Uma profunda mudança teve lugar no seu coração e transformou completamente a sua vida. Reiniciou a sua prática de presença nos sacramentos e depressa desenvolveu um profundo desejo de união com Cristo na oração e de preocupação por Ele nos pobres de Lyon. Pôs de parte os seus vestidos finos e vestiu a roupa dos pobres. Saía ao encontro dos pobres nas ruas; dos pobres devastados pela Revolução Industrial; dos doentes e abandonados. Ela saía para cuidar deles. Logo depois teve notícias do seu irmão que estava a estudar para ser padre missionário. Ele suplicou-lhe que fizesse algo pelas missões, nos países onde a Igreja estava a experimentar uma grave falta de apoio, tanto espiritual como material, face à tarefa de proclamar o Evangelho àqueles que nunca o tinham ouvido antes e de estabelecer a Igreja nos cantos mais remotos do mundo.

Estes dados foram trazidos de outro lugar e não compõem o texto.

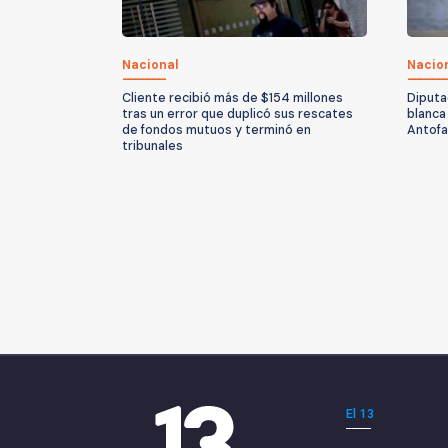
Nacional
Nacio
Cliente recibió más de $154 millones
Diputa
tras un error que duplicó sus rescates
blanca
de fondos mutuos y terminó en
Antof
tribunales
El 13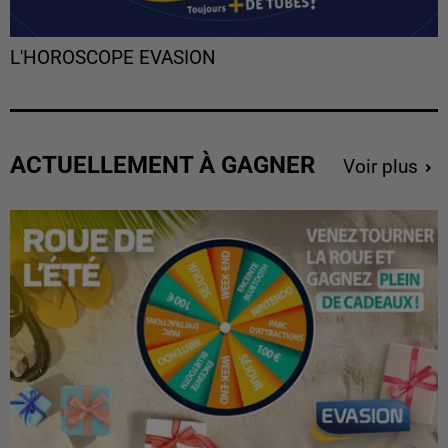
L'HOROSCOPE EVASION
ACTUELLEMENT À GAGNER
Voir plus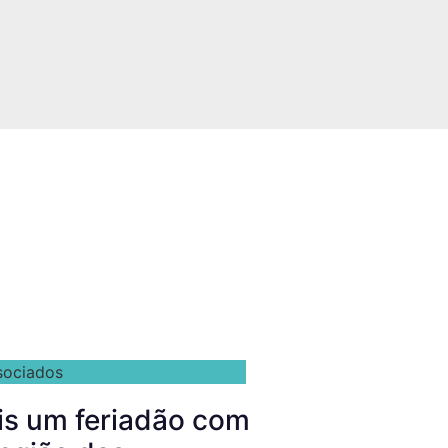
sociados
is um feriadão com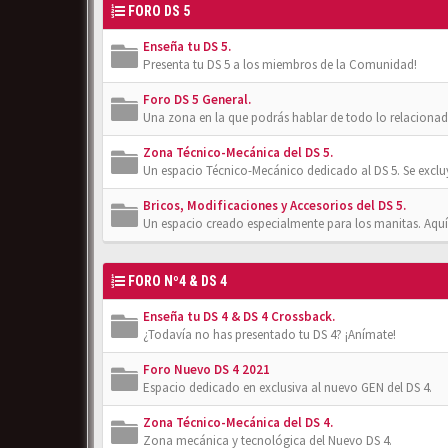
FORO DS 5
Enseña tu DS 5.
Presenta tu DS 5 a los miembros de la Comunidad!
Foro DS 5 General.
Una zona en la que podrás hablar de todo lo relacionad
Zona Técnico-Mecánica del DS 5.
Un espacio Técnico-Mecánico dedicado al DS 5. Se exclu
Bricos, Modificaciones y Accesorios del DS 5.
Un espacio creado especialmente para los manitas. Aquí
FORO Nº4 & DS 4
Enseña tu DS 4 & DS 4 Crossback.
¿Todavía no has presentado tu DS 4? ¡Anímate!
Foro Nuevo DS 4 2021
Espacio dedicado en exclusiva al nuevo GEN del DS 4.
Zona Técnico-Mecánica del DS 4.
Zona mecánica y tecnológica del Nuevo DS 4.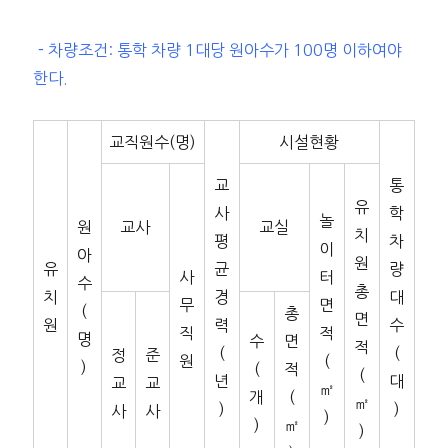
－차량조건: 통학 차량 1대당 원아수가 100명 이하여야
한다.
교직원수(명)
시설현황
교
통
유
사
학
놀
원
교사
교실
치
평
차
이
아
원
유
균
량
사
터
수
총
치
경
대
무
면
(
총
면
원
력
수
직
적
명
수
면
적
(
(
정
준
원
(
)
(
적
(
년
대
교
교
㎡
개
(
㎡
)
)
사
사
)
)
㎡
)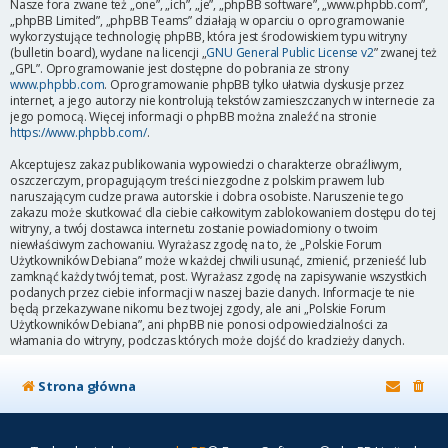
Nasze fora zwane też „one”, „ich”, „je”, „phpBB software”, „www.phpbb.com”,
„phpBB Limited”, „phpBB Teams” działają w oparciu o oprogramowanie
wykorzystujące technologię phpBB, która jest środowiskiem typu witryny
(bulletin board), wydane na licencji „
GNU General Public License v2
” zwanej też
„GPL”. Oprogramowanie jest dostępne do pobrania ze strony
www.phpbb.com
. Oprogramowanie phpBB tylko ułatwia dyskusje przez
internet, a jego autorzy nie kontrolują tekstów zamieszczanych w internecie za
jego pomocą. Więcej informacji o phpBB można znaleźć na stronie
https://www.phpbb.com/
.
Akceptujesz zakaz publikowania wypowiedzi o charakterze obraźliwym,
oszczerczym, propagującym treści niezgodne z polskim prawem lub
naruszającym cudze prawa autorskie i dobra osobiste. Naruszenie tego
zakazu może skutkować dla ciebie całkowitym zablokowaniem dostępu do tej
witryny, a twój dostawca internetu zostanie powiadomiony o twoim
niewłaściwym zachowaniu. Wyrażasz zgodę na to, że „Polskie Forum
Użytkowników Debiana” może w każdej chwili usunąć, zmienić, przenieść lub
zamknąć każdy twój temat, post. Wyrażasz zgodę na zapisywanie wszystkich
podanych przez ciebie informacji w naszej bazie danych. Informacje te nie
będą przekazywane nikomu bez twojej zgody, ale ani „Polskie Forum
Użytkowników Debiana”, ani phpBB nie ponosi odpowiedzialności za
włamania do witryny, podczas których może dojść do kradzieży danych.
Strona główna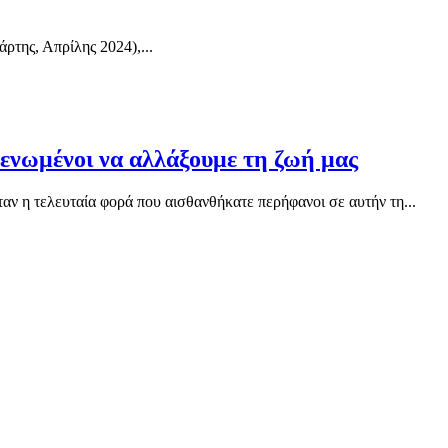
της, Απρίλης 2024),...
 ενωμένοι να αλλάξουμε τη ζωή μας
ταν η τελευταία φορά που αισθανθήκατε περήφανοι σε αυτήν τη...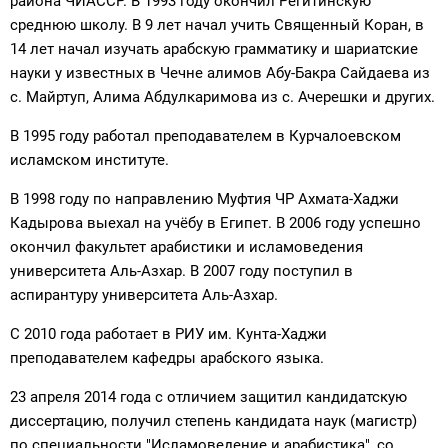
района ЧИАССР. В 1993 году окончил Регитинскую
среднюю школу. В 9 лет начал учить Священный Коран, в
14 лет начал изучать арабскую грамматику и шариатские
науки у известных в Чечне алимов Абу-Бакра Сайдаева из
с. Майртуп, Алима Абдулкаримова из с. Ачерешки и других.
В 1995 году работал преподавателем в Курчалоевском
исламском институте.
В 1998 году по направлению Муфтия ЧР Ахмата-Хаджи
Кадырова выехал на учёбу в Египет. В 2006 году успешно
окончил факультет арабистики и исламоведения
университета Аль-Азхар. В 2007 году поступил в
аспирантуру университета Аль-Азхар.
С 2010 года работает в РИУ им. Кунта-Хаджи
преподавателем кафедры арабского языка.
23 апреля 2014 года с отличием защитил кандидатскую
диссертацию, получил степень кандидата наук (магистр)
по специальности "Исламоведение и арабистика", со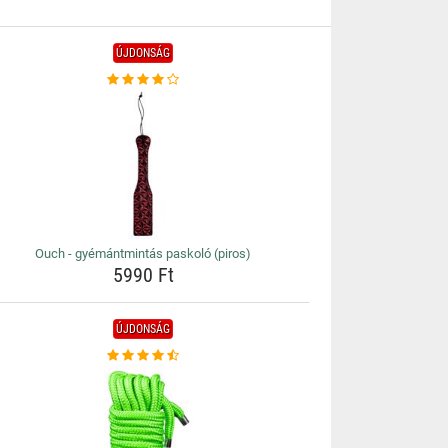
ÚJDONSÁG
Ouch - gyémántmintás paskoló (piros)
5990 Ft
ÚJDONSÁG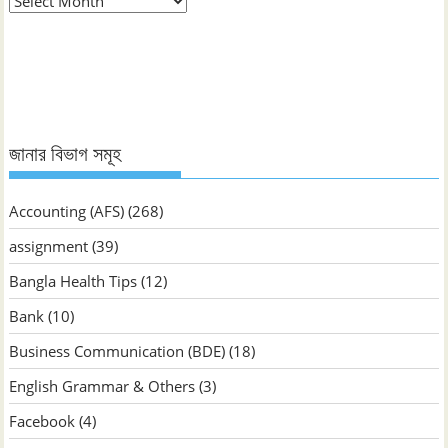
ভিত্তিক
জানুন
জানার বিভাগ সমূহ
Accounting (AFS)
(268)
assignment
(39)
Bangla Health Tips
(12)
Bank
(10)
Business Communication (BDE)
(18)
English Grammar & Others
(3)
Facebook
(4)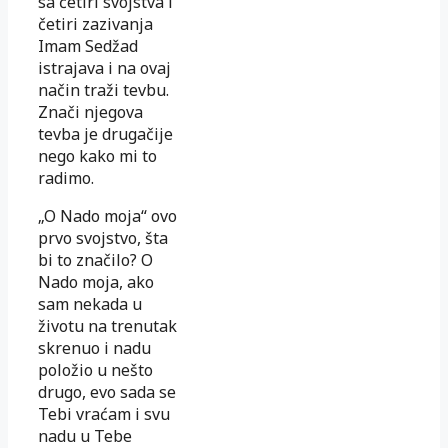
sa četiri svojstva i
četiri zazivanja
Imam Sedžad
istrajava i na ovaj
način traži tevbu.
Znači njegova
tevba je drugačije
nego kako mi to
radimo.
„O Nado moja“ ovo
prvo svojstvo, šta
bi to značilo? O
Nado moja, ako
sam nekada u
životu na trenutak
skrenuo i nadu
položio u nešto
drugo, evo sada se
Tebi vraćam i svu
nadu u Tebe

Pauline apresentou um plano simples, uma verdadeira inspiração: formar círculos de dez pessoas para rezar e doar um cêntimo por semana para as missões. Este era um plano simples que floresceu e se transformou numa rede mundial de oração e caridade. A Obra de Propagação da Fé foi fundada por Pauline há 200 anos (1822). Há cem anos foi proclamada “Pontifícia” pelo Papa Pio XI (1922), estendendo o seu alcance a toda a Igreja universal. Mais tarde, Pauline fundou o Rosário Vivo e gastou a sua fortuna a estabelecer uma fábrica onde haveria salários dignos e um horário de trabalho humano com dias livres todas as semanas para que os trabalhadores se dedicassem às suas famílias e ao culto cristão. Infelizmente, ela foi explorada por um administrador sem escrúpulos e perdeu tudo. No final, teve de se inscrever na lista dos pobres de Lyon e morreu sem um tostão e quase esquecida. Mas a sua vida foi de total dedicação a Cristo e à Sua Igreja. Fez um voto privado de virgindade quando tinha 17 anos (no dia de Natal!) e levou uma vida de profunda oração (adoração ao Santíssimo Sacramento, Rosário...). Reuniu mulheres com o mesmo espírito e até formou uma espécie de comunidade na sua casa de família para apoio mútuo na vida cristã. A sua sensibilidade para com os pobres, os explorados e para com aqueles que ainda não tinham ouvido o Evangelho impressiona ainda as pessoas do nosso tempo, mesmo que ela tenha vivido há mais de 200 anos!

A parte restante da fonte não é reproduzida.